## WHAT NEEDS TO BE DONE
The records are to be repeated in full, with the images removed.

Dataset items
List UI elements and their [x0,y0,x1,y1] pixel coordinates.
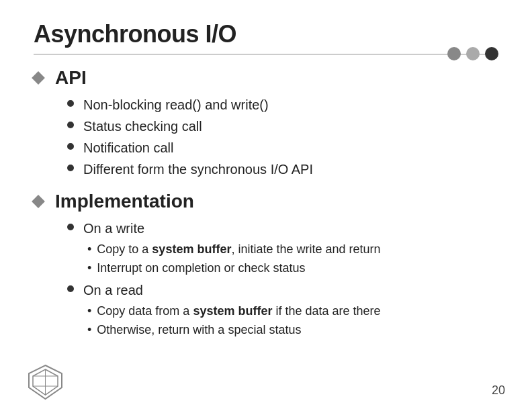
divider [34,54,498,55]
write-sub-list: • Copy to a system buffer, initiate the … [67,240,381,278]
api-section: API Non-blocking read() and write() Stat… [34,67,498,179]
api-bullet-4: Different form the synchronous I/O API [83,160,313,179]
implementation-diamond-icon [32,195,45,208]
list-item: • Copy data from a system buffer if the … [87,302,381,320]
implementation-section-header: Implementation [34,191,498,212]
bullet-dot-icon [67,224,74,230]
list-item: On a write • Copy to a system buffer, in… [67,219,498,278]
implementation-section: Implementation On a write • Copy to a sy… [34,191,498,340]
read-sub-list: • Copy data from a system buffer if the … [67,302,381,340]
api-diamond-icon [32,71,45,85]
list-item: Notification call [67,138,498,157]
sub-bullet-prefix: • [87,302,91,320]
page-number: 20 [492,383,505,398]
slide-title: Asynchronous I/O [34,20,498,48]
bullet-dot-icon [67,122,74,128]
implementation-section-title: Implementation [55,191,194,212]
princeton-logo-icon [27,364,64,401]
list-item: On a read • Copy data from a system buff… [67,281,498,340]
list-item: • Otherwise, return with a special statu… [87,321,381,338]
api-bullet-3: Notification call [83,138,174,157]
bullet-dot-icon [67,100,74,107]
list-item: • Copy to a system buffer, initiate the … [87,240,381,258]
api-bullet-1: Non-blocking read() and write() [83,95,269,114]
bullet-dot-icon [67,165,74,171]
implementation-bullet-list: On a write • Copy to a system buffer, in… [34,219,498,340]
list-item: • Interrupt on completion or check statu… [87,259,381,277]
dot-3 [485,47,498,60]
slide: Asynchronous I/O API Non-blocking read()… [0,0,532,411]
impl-bullet-read: On a read [83,281,143,300]
sub-bullet-prefix: • [87,321,91,338]
api-section-title: API [55,67,87,89]
write-sub-1: Copy to a system buffer, initiate the wr… [97,240,380,258]
bullet-dot-icon [67,143,74,150]
list-item: Status checking call [67,117,498,136]
dot-1 [447,47,461,60]
api-section-header: API [34,67,498,89]
impl-bullet-write: On a write [83,219,144,238]
bullet-dot-icon [67,285,74,292]
list-item: Non-blocking read() and write() [67,95,498,114]
dots-container [447,47,498,60]
api-bullet-2: Status checking call [83,117,202,136]
api-bullet-list: Non-blocking read() and write() Status c… [34,95,498,179]
sub-bullet-prefix: • [87,240,91,258]
sub-bullet-prefix: • [87,259,91,277]
write-sub-2: Interrupt on completion or check status [97,259,305,277]
dot-2 [466,47,480,60]
read-sub-2: Otherwise, return with a special status [97,321,301,338]
logo [27,364,64,401]
list-item: Different form the synchronous I/O API [67,160,498,179]
system-buffer-bold-2: system buffer [193,304,272,318]
read-sub-1: Copy data from a system buffer if the da… [97,302,380,320]
system-buffer-bold-1: system buffer [152,242,231,256]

## FINISHED TASK
List UI elements and their [x0,y0,x1,y1] pixel coordinates.
divider [34,54,498,55]
write-sub-list: • Copy to a system buffer, initiate the … [67,240,381,278]
api-section: API Non-blocking read() and write() Stat… [34,67,498,179]
api-bullet-4: Different form the synchronous I/O API [83,160,313,179]
implementation-diamond-icon [32,195,45,208]
list-item: • Copy data from a system buffer if the … [87,302,381,320]
implementation-section-header: Implementation [34,191,498,212]
bullet-dot-icon [67,224,74,230]
list-item: On a write • Copy to a system buffer, in… [67,219,498,278]
implementation-section: Implementation On a write • Copy to a sy… [34,191,498,340]
read-sub-list: • Copy data from a system buffer if the … [67,302,381,340]
api-diamond-icon [32,71,45,85]
list-item: Notification call [67,138,498,157]
sub-bullet-prefix: • [87,302,91,320]
page-number: 20 [492,383,505,398]
slide-title: Asynchronous I/O [34,20,498,48]
bullet-dot-icon [67,122,74,128]
implementation-section-title: Implementation [55,191,194,212]
princeton-logo-icon [27,364,64,401]
list-item: On a read • Copy data from a system buff… [67,281,498,340]
list-item: • Otherwise, return with a special statu… [87,321,381,338]
api-bullet-3: Notification call [83,138,174,157]
bullet-dot-icon [67,100,74,107]
list-item: • Copy to a system buffer, initiate the … [87,240,381,258]
api-bullet-1: Non-blocking read() and write() [83,95,269,114]
bullet-dot-icon [67,165,74,171]
implementation-bullet-list: On a write • Copy to a system buffer, in… [34,219,498,340]
list-item: • Interrupt on completion or check statu… [87,259,381,277]
dot-3 [485,47,498,60]
slide: Asynchronous I/O API Non-blocking read()… [0,0,532,411]
impl-bullet-read: On a read [83,281,143,300]
sub-bullet-prefix: • [87,321,91,338]
api-section-title: API [55,67,87,89]
write-sub-1: Copy to a system buffer, initiate the wr… [97,240,380,258]
bullet-dot-icon [67,143,74,150]
list-item: Status checking call [67,117,498,136]
dot-1 [447,47,461,60]
api-section-header: API [34,67,498,89]
impl-bullet-write: On a write [83,219,144,238]
bullet-dot-icon [67,285,74,292]
list-item: Non-blocking read() and write() [67,95,498,114]
dots-container [447,47,498,60]
api-bullet-2: Status checking call [83,117,202,136]
api-bullet-list: Non-blocking read() and write() Status c… [34,95,498,179]
sub-bullet-prefix: • [87,240,91,258]
sub-bullet-prefix: • [87,259,91,277]
write-sub-2: Interrupt on completion or check status [97,259,305,277]
dot-2 [466,47,480,60]
read-sub-2: Otherwise, return with a special status [97,321,301,338]
logo [27,364,64,401]
list-item: Different form the synchronous I/O API [67,160,498,179]
system-buffer-bold-2: system buffer [193,304,272,318]
read-sub-1: Copy data from a system buffer if the da… [97,302,380,320]
system-buffer-bold-1: system buffer [152,242,231,256]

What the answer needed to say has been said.